Essentialism
by Greg McKeown
If you don't prioritize your life, someone else will.
Why read it
You can do anything but not everything — and every time you don't choose, someone else chooses for you. McKeown's manifesto is for the capable person drowning in their own yeses: a system for finding the vital few things, cutting the trivial many, and making execution effortless by designing it in advance.

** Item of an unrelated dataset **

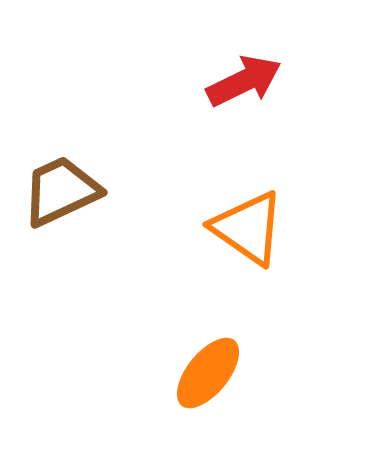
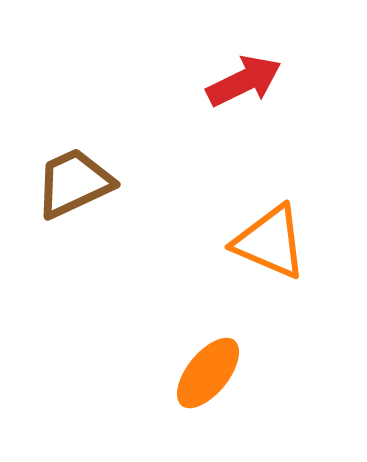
brown trapezoid: moved 13 px right, 8 px up
orange triangle: moved 22 px right, 14 px down; rotated 12 degrees counterclockwise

Essentialism is the disciplined pursuit of less, built on three skills: explore (create space to identify what's truly vital — if it's not a clear yes, it's a no), eliminate (uncommit gracefully, ignore sunk costs, set boundaries), and execute (build buffers and routines so the important happens by default). The deeper claim: priorities were singular for five hundred years — 'priority' had no plural until the 1900s — and trade-offs are reality, not failure.
McKeown, a Stanford-adjacent leadership consultant, wrote the book after the day he left his newborn daughter and recovering wife in the hospital to attend a client meeting — and the client later told him it had been a mistake to come. Published in 2014, it became the corporate antidote-book of the decade, handed out by executives who couldn't stop overcommitting their own calendars.
- 01
The 90% rule
Score any option; anything below 90 is a zero — because a 70 accepted is a 95 forfeited. The book's most immediately usable filter.
- 02
Say no gracefully
A repertoire for declining without burning relationships — the awkward pause, the soft no, 'let me check my calendar' — treating the discomfort as the price of a meaningful life.
- 03
Uncommit
Sunk-cost escapes: the endowment effect, pretend-you-don't-own-it tests, and reverse pilots for quietly killing commitments that no longer earn their keep.
- 04
Buffer and subtract
Execution by design: add 50% time buffers, remove obstacles instead of adding force — the slowest hiker governs the whole troop (his Goldratt homage).
The executive who ranked his activities and cut everything below the top two — his career and family life both improved within a year; McKeown uses him to show elimination as promotion strategy, not sacrifice.
McKeown's hospital-to-meeting story, told on himself: the moment he realized that if you don't prioritize your life, someone else will — the sentence the whole book grew from.